Work request. Can you quote the lines below exactly, starting at the line with "биткойн на падении" and going through the last one?
───── Records provided
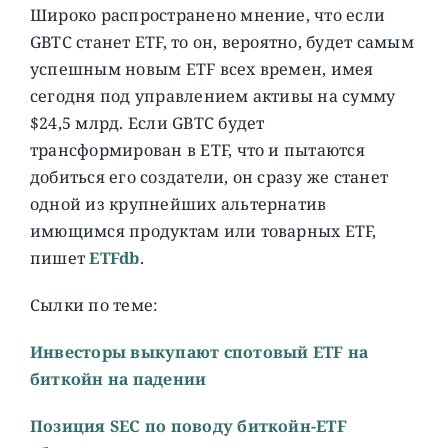
Широко распространено мнение, что если
GBTC станет ETF, то он, вероятно, будет самым
успешным новым ETF всех времен, имея
сегодня под управлением активы на сумму
$24,5 млрд. Если GBTC будет
трансформирован в ETF, что и пытаются
добиться его создатели, он сразу же станет
одной из крупнейших альтернатив
имющимся продуктам или товарных ETF,
пишет
ETFdb
.
Сылки по теме:
Инвесторы выкупают спотовый ETF на
биткойн на падении
Позиция SEC по поводу биткойн-ETF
──────────
Reply to the task.
биткойн на падении
Позиция SEC по поводу биткойн-ETF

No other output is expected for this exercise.